Implications pour un modèle de l’acouphène

Nous avons souligné que les hypothèses testées dans cette thèse se fondaient essentiellement sur les principes développés par Jastreboff dans son modèle neurophysiologique. A la lumière des résultats, il semble que nous apportons des arguments supplémentaires en faveur de celui-ci, en ce qui concerne les mécanismes sous-tendant la perception d’un acouphène.
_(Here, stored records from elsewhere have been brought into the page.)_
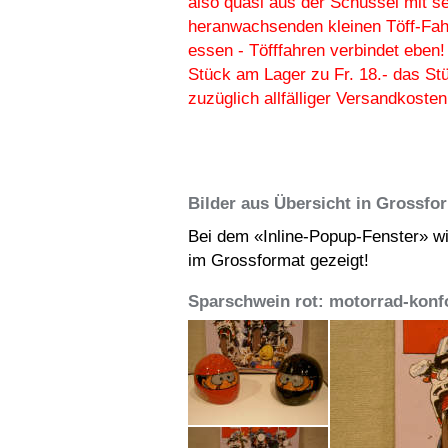
also quasi aus der Schüssel mit s
heranwachsenden kleinen Töff-Fah
essen - Töfffahren verbindet eben
Stück am Lager zu Fr. 18.- das St
zuzüglich allfälliger Versandkosten
Bilder aus Übersicht in Grossfo
Bei dem «Inline-Popup-Fenster» wi
im Grossformat gezeigt!
Sparschwein rot: motorrad-kon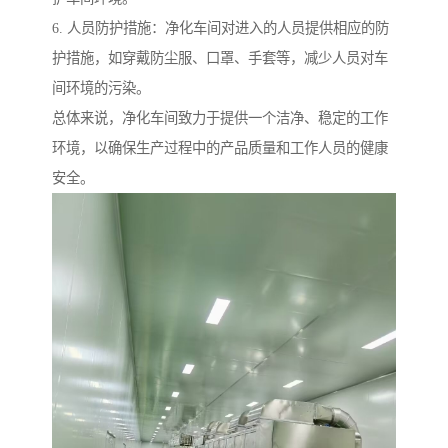
6. 人员防护措施：净化车间对进入的人员提供相应的防
护措施，如穿戴防尘服、口罩、手套等，减少人员对车
间环境的污染。
总体来说，净化车间致力于提供一个洁净、稳定的工作
环境，以确保生产过程中的产品质量和工作人员的健康
安全。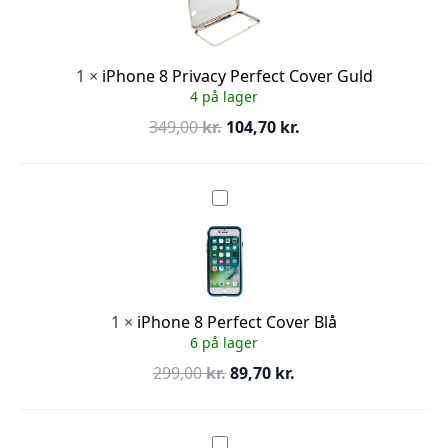
Cover
Guld
1
×
iPhone 8 Privacy Perfect Cover Guld
4 på lager
Den
Den
349,00
kr.
104,70
kr.
oprindelige
aktuelle
pris
pris
var:
er:
iPhone
8
349,00 kr..
104,70 kr..
Perfect
Cover
Blå
1
×
iPhone 8 Perfect Cover Blå
6 på lager
Den
Den
299,00
kr.
89,70
kr.
oprindelige
aktuelle
pris
pris
var:
er:
iPhone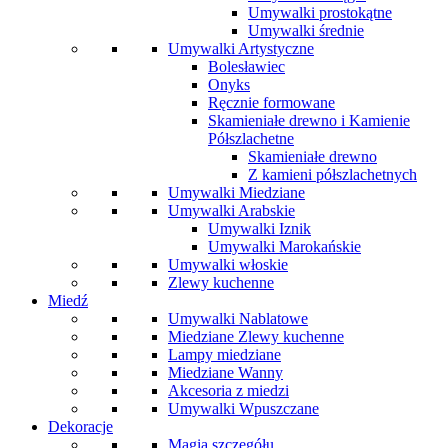
Umywalki prostokątne
Umywalki średnie
Umywalki Artystyczne
Bolesławiec
Onyks
Ręcznie formowane
Skamieniałe drewno i Kamienie
Półszlachetne
Skamieniałe drewno
Z kamieni półszlachetnych
Umywalki Miedziane
Umywalki Arabskie
Umywalki Iznik
Umywalki Marokańskie
Umywalki włoskie
Zlewy kuchenne
Miedź
Umywalki Nablatowe
Miedziane Zlewy kuchenne
Lampy miedziane
Miedziane Wanny
Akcesoria z miedzi
Umywalki Wpuszczane
Dekoracje
Magia szczegółu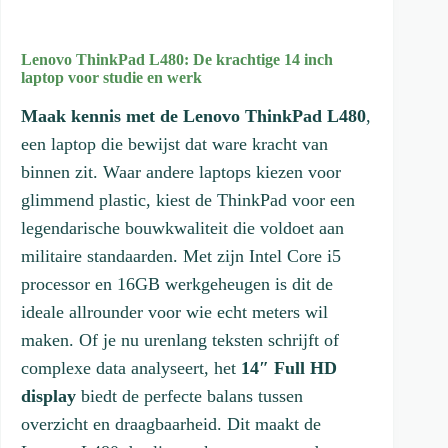
s
Lenovo ThinkPad L480: De krachtige 14 inch
laptop voor studie en werk
Maak kennis met de Lenovo ThinkPad L480
,
een laptop die bewijst dat ware kracht van
binnen zit. Waar andere laptops kiezen voor
glimmend plastic, kiest de ThinkPad voor een
legendarische bouwkwaliteit die voldoet aan
militaire standaarden. Met zijn Intel Core i5
processor en 16GB werkgeheugen is dit de
ideale allrounder voor wie echt meters wil
maken. Of je nu urenlang teksten schrijft of
complexe data analyseert, het
14″ Full HD
display
biedt de perfecte balans tussen
overzicht en draagbaarheid. Dit maakt de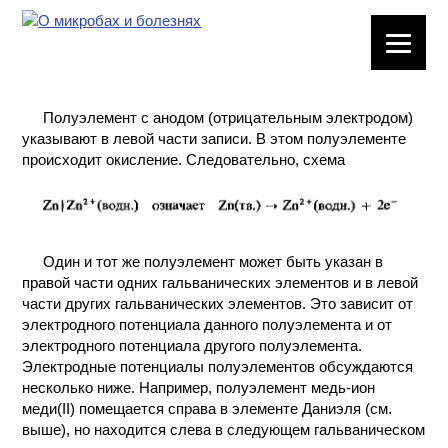
ЛАБОРАТОРНОЕ
ОБОРУДОВАНИЕ
Полуэлемент с анодом (отрицательным электродом)
ХИМИЧЕСКАЯ
указывают в левой части записи. В этом полуэлементе
ПОСУДА
происходит окисление. Следовательно, схема
ВРЕДНЫЕ
ФАКТОРЫ
Один и тот же полуэлемент может быть указан в
МЕТОДЫ
правой части одних гальванических элементов и в левой
ПРАКТИЧЕСКОЙ
части других гальванических элементов. Это зависит от
ХИМИИ
электродного потенциала данного полуэлемента и от
электродного потенциала другого полуэлемента.
ХИМИЯ НА
Электродные потенциалы полуэлементов обсуждаются
ПРОИЗВОДСТВЕ
несколько ниже. Например, полуэлемент медь-ион
И ХИМИЧЕСКАЯ
меди(II) помещается справа в элементе Даниэля (см.
ТЕХНОЛОГИЯ
выше), но находится слева в следующем гальваническом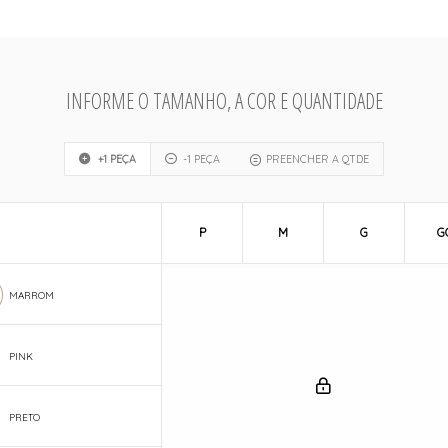
INFORME O TAMANHO, A COR E QUANTIDADE
+1 PEÇA
-1 PEÇA
PREENCHER A QTDE
P
M
G
G
MARROM
PINK
PRETO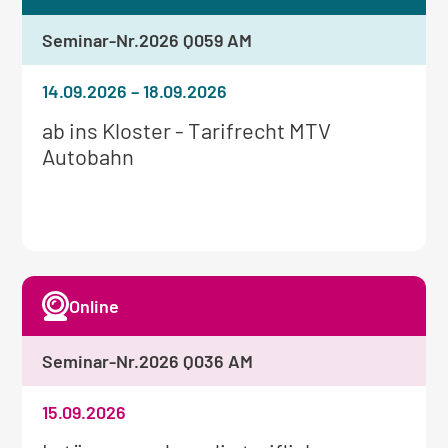
Seminar-Nr.
2026 Q059 AM
14.09.2026
–
18.09.2026
Weitere
ab ins Kloster - Tarifrecht MTV
Informationen
Autobahn
zum
Seminar:
Online
Seminar-Nr.
2026 Q036 AM
15.09.2026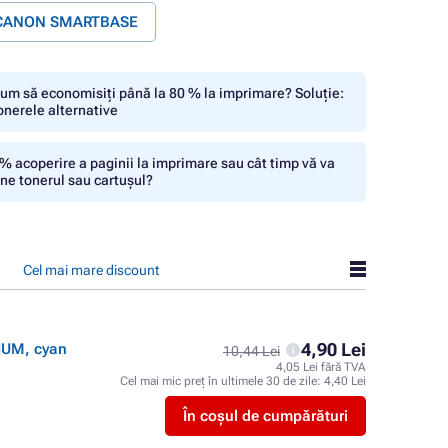
e CANON SMARTBASE
um să economisiți până la 80 % la imprimare? Soluție:
onerele alternative
% acoperire a paginii la imprimare sau cât timp vă va
ine tonerul sau cartușul?
Cel mai mare discount
4,90 Lei
IUM, cyan
10,44 Lei
4,05 Lei fără TVA
Cel mai mic preț în ultimele 30 de zile:
4,40 Lei
În coșul de cumpărături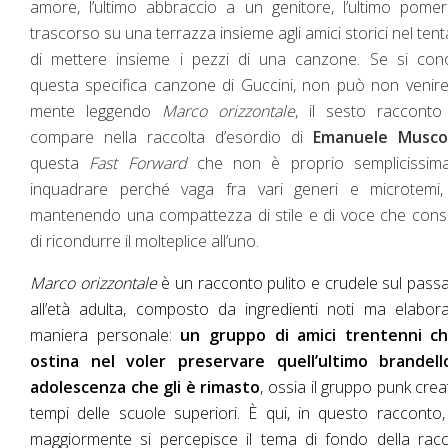
amore, l’ultimo abbraccio a un genitore, l’ultimo pomer
trascorso su una terrazza insieme agli amici storici nel tent
di mettere insieme i pezzi di una canzone. Se si con
questa specifica canzone di Guccini, non può non venire
mente leggendo
Marco orizzontale
, il sesto racconto
compare nella raccolta d’esordio di
Emanuele Musco
questa
Fast Forward
che non è proprio semplicissim
inquadrare perché vaga fra vari generi e microtemi,
mantenendo una compattezza di stile e di voce che con
di ricondurre il molteplice all’uno.
Marco orizzontale
è un racconto pulito e crudele sul pass
all’età adulta, composto da ingredienti noti ma elabora
maniera personale:
un gruppo di amici trentenni ch
ostina nel voler preservare quell’ultimo brandell
adolescenza che gli è rimasto
, ossia il gruppo punk crea
tempi delle scuole superiori. È qui, in questo racconto
maggiormente si percepisce il tema di fondo della racc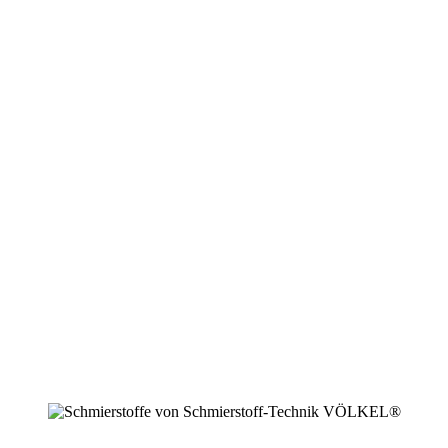
+49 2594 91742 00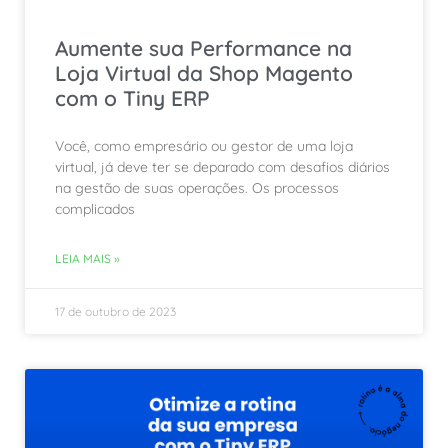
Aumente sua Performance na
Loja Virtual da Shop Magento
com o Tiny ERP
Você, como empresário ou gestor de uma loja
virtual, já deve ter se deparado com desafios diários
na gestão de suas operações. Os processos
complicados
LEIA MAIS »
17 de outubro de 2023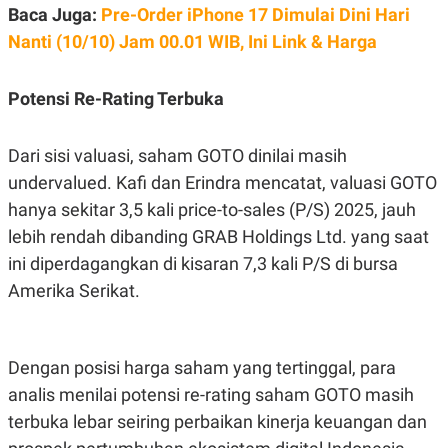
R
T
Baca Juga:
Pre-Order iPhone 17 Dimulai Dini Hari
I
Nanti (10/10) Jam 00.01 WIB, Ini Link & Harga
S
I
N
G
Potensi Re-Rating Terbuka
K
G
M
Dari sisi valuasi, saham GOTO dinilai masih
E
D
undervalued. Kafi dan Erindra mencatat, valuasi GOTO
I
hanya sekitar 3,5 kali price-to-sales (P/S) 2025, jauh
A
.
lebih rendah dibanding GRAB Holdings Ltd. yang saat
I
D
ini diperdagangkan di kisaran 7,3 kali P/S di bursa
Amerika Serikat.
SITEMAP
PROFILE
TERM
OF
Dengan posisi harga saham yang tertinggal, para
USE
PEDOMAN
analis menilai potensi re-rating saham GOTO masih
PEMBERITAAN
terbuka lebar seiring perbaikan kinerja keuangan dan
SIBER
PRIVACY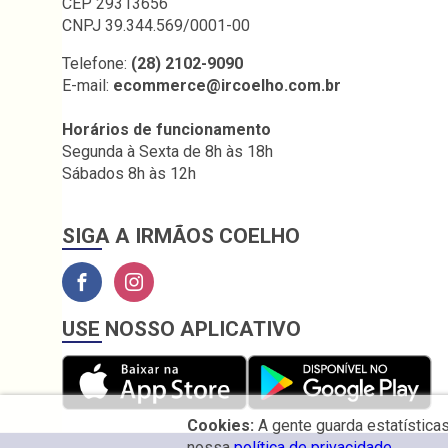
CEP 29313656
CNPJ 39.344.569/0001-00
Telefone:
(28) 2102-9090
E-mail:
ecommerce@ircoelho.com.br
Horários de funcionamento
Segunda à Sexta de 8h às 18h
Sábados 8h às 12h
SIGA A IRMÃOS COELHO
USE NOSSO APLICATIVO
Cookies:
A gente guarda estatística
nossa
política de privacidade.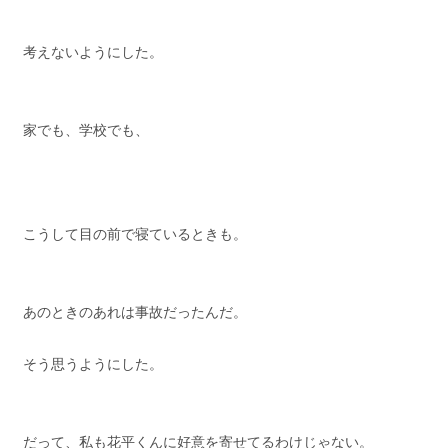
考えないようにした。
家でも、学校でも、
こうして目の前で寝ているときも。
あのときのあれは事故だったんだ。
そう思うようにした。
だって、私も花平くんに好意を寄せてるわけじゃない。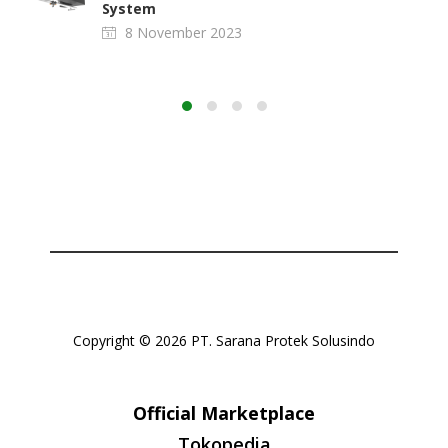
System
8 November 2023
Copyright © 2026 PT. Sarana Protek Solusindo
Official Marketplace
Tokopedia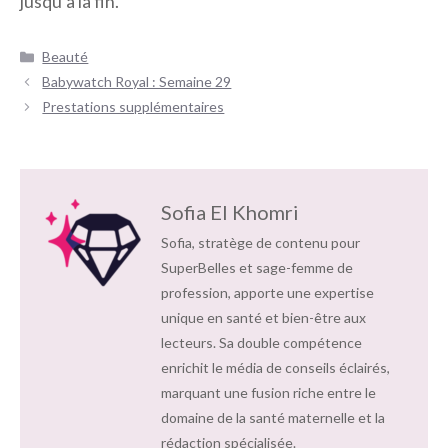
jusqu’à la fin.
Catégories
Beauté
Navigation
Babywatch Royal : Semaine 29
des
Prestations supplémentaires
articles
Sofia El Khomri
Sofia, stratège de contenu pour
SuperBelles et sage-femme de
profession, apporte une expertise
unique en santé et bien-être aux
lecteurs. Sa double compétence
enrichit le média de conseils éclairés,
marquant une fusion riche entre le
domaine de la santé maternelle et la
rédaction spécialisée.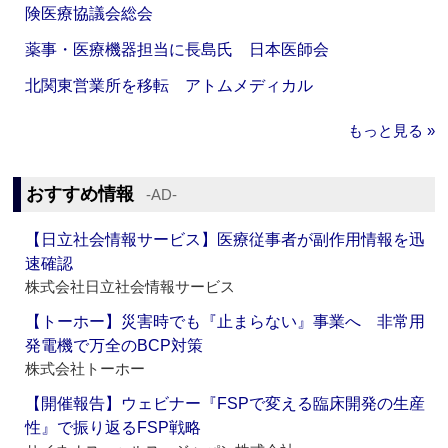
険医療協議会総会
薬事・医療機器担当に長島氏 日本医師会
北関東営業所を移転 アトムメディカル
もっと見る »
おすすめ情報
‐AD‐
【日立社会情報サービス】医療従事者が副作用情報を迅
速確認
株式会社日立社会情報サービス
【トーホー】災害時でも『止まらない』事業へ 非常用
発電機で万全のBCP対策
株式会社トーホー
【開催報告】ウェビナー『FSPで変える臨床開発の生産
性』で振り返るFSP戦略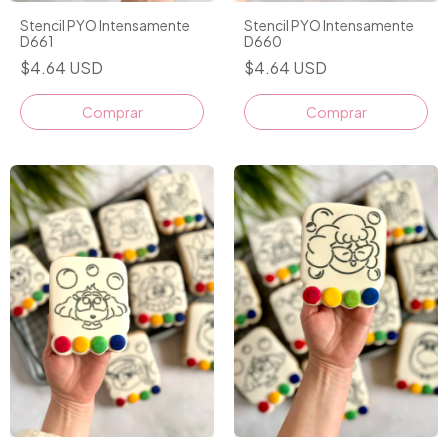
Stencil PYO Intensamente
Stencil PYO Intensamente
D661
D660
$4.64 USD
$4.64 USD
Comprar
Comprar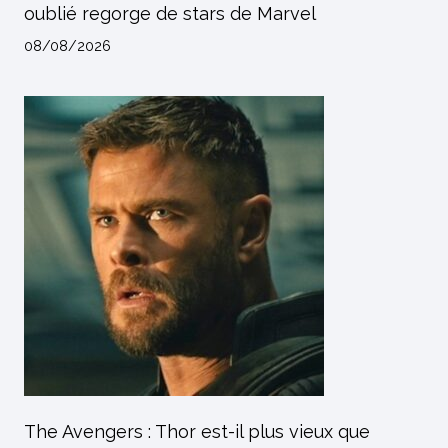
oublié regorge de stars de Marvel
08/08/2026
The Avengers : Thor est-il plus vieux que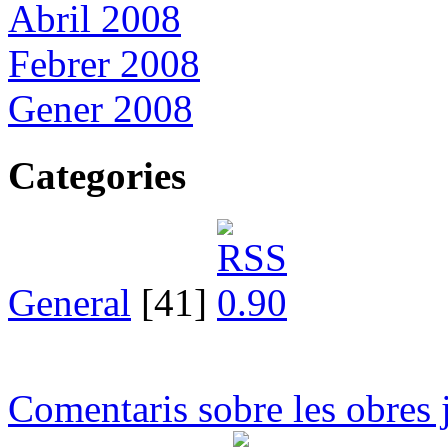
Abril 2008
Febrer 2008
Gener 2008
Categories
General
[41]
Comentaris sobre les obres 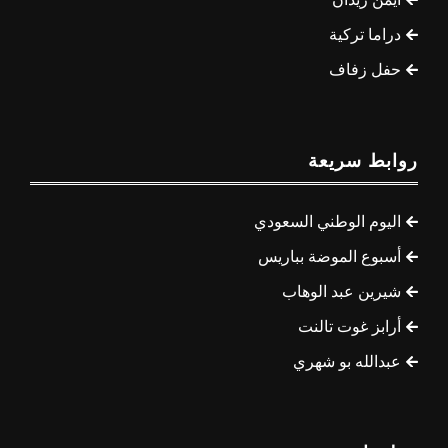
دراما تركية
حفل زفاف
روابط سريعة
اليوم الوطني السعودي
أسبوع الموضة بباريس
شيرين عبد الوهاب
أرابز غوت تالنت
عبدالله بو شهري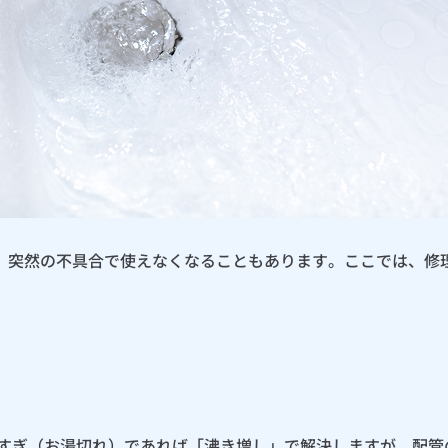
、突然の不具合で使えなくなることもあります。ここでは、修
いすぎ（お湯切れ）であれば「沸き増し」で解決しますが、配管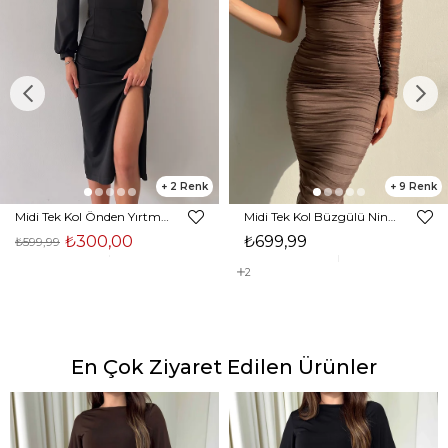
2
9
Midi Tek Kol Önden Yırtmaçlı Akira Kadın Siyah Elbise 22K000228
Midi Tek Kol Büzgülü Ninfe Kadın Vizon Tül Elbise 22K000524
₺300,00
₺699,99
₺599,99
2
En Çok Ziyaret Edilen Ürünler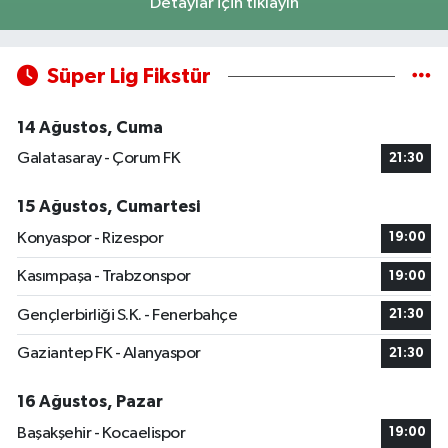
Detaylar için tıklayın
Süper Lig Fikstür
14 Ağustos, Cuma
Galatasaray - Çorum FK
21:30
15 Ağustos, Cumartesi
Konyaspor - Rizespor
19:00
Kasımpaşa - Trabzonspor
19:00
Gençlerbirliği S.K. - Fenerbahçe
21:30
Gaziantep FK - Alanyaspor
21:30
16 Ağustos, Pazar
Başakşehir - Kocaelispor
19:00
En particulier, selon lui, les cortex associatifs, le système limbique et le cortex préfrontal sont impliqués dans la perception d’un acouphène, sa catégorisation et l’acquisition d’un certain état émotionnel. Les réseaux de reconnaissance et de catégorisation des stimuli, qui, par des modifications plastiques, sont capables de favoriser la reconnaissance d’un pattern particulier d’activité neuronale, seraient impliqués dans la perception d’un acouphène. Nos données suggèrent en effet que la présence d’un acouphène pourrait modifier l’organisation cérébrale fonctionnelle, c’est-à-dire que des changements plastiques interviendraient suite à la perception d’un acouphène. Ces changements pourraient engendrer des modifications des mécanismes de traitement des stimulations auditives, reflétés par exemple par un pattern de performances anormal dans une tâche d’écoute dichotique.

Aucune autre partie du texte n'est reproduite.